As Michael Smith put it, the real news isn't the famed “Downing Street Memo” but rather “the shady April 2002 deal to go to war, the cynical use of the UN to provide an excuse, and the secret, illegal air war [conducted] without the backing of Congress.”
CHAPTER
1
The Thirteen Years' War
………
Alexander Cockburn and Jeffrey St. Clair
THE “WAR,” OFFICIALLY designated by the U.S. government as such and inaugurated with the “decapitation” strike of March 19, 2003, was really only a change of tempo in the overall war on Iraq. It commenced with the sanctions imposed by the UN and by a separate U.S. blockade in August of 1990, stretching through the first “hot” attack of January 16, 1991, on through the next twelve years, 1990–2003: a long war, and a terrible one for the Iraqi people.
ONE
On April 3, 1991, the UN Security Council approved Resolution 687, the so-called mother of all resolutions, setting up the Sanctions Committee, dominated by the United States.

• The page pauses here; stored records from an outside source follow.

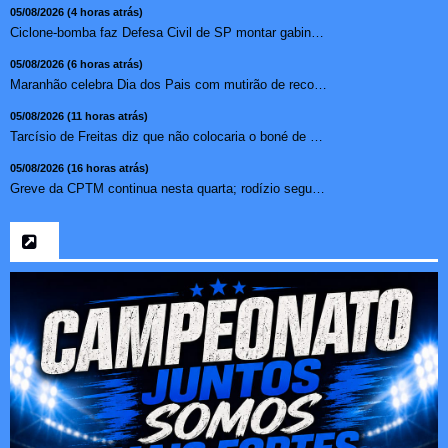
05/08/2026 (4 horas atrás)
Ciclone-bomba faz Defesa Civil de SP montar gabinete de cri...
05/08/2026 (6 horas atrás)
Maranhão celebra Dia dos Pais com mutirão de reconhecimen...
05/08/2026 (11 horas atrás)
Tarcísio de Freitas diz que não colocaria o boné de Dona...
05/08/2026 (16 horas atrás)
Greve da CPTM continua nesta quarta; rodízio segue suspens...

It is vital to understand that th
e first “hot” Gulf War was waged as much against the people of Iraq as against the Republican Guard. The U.S. and its allies destroyed Iraq's water, sewage and water-purification systems and its electrical grid. Nearly every bridge across the Tigris and Euphrates was demolished. They struck twenty-eight hospitals and destroyed thirty-eight schools. They hit all eight of Iraq's large hydropower dams. They attacked grain storage silos and irrigation systems.
Farmlands near Basra were inundated with saltwater as a result of allied attacks. More than 95 per cent of Iraq's poultry farms were destroyed, as were 3.3 million sheep and more than 2 million cows. The U.S. and its allies bombed textile plants, cement factories and oil refineries, pipelines and storage facilities, all of which contributed to an environmental and economic nightmare that continued nearly unabated over the twelve years.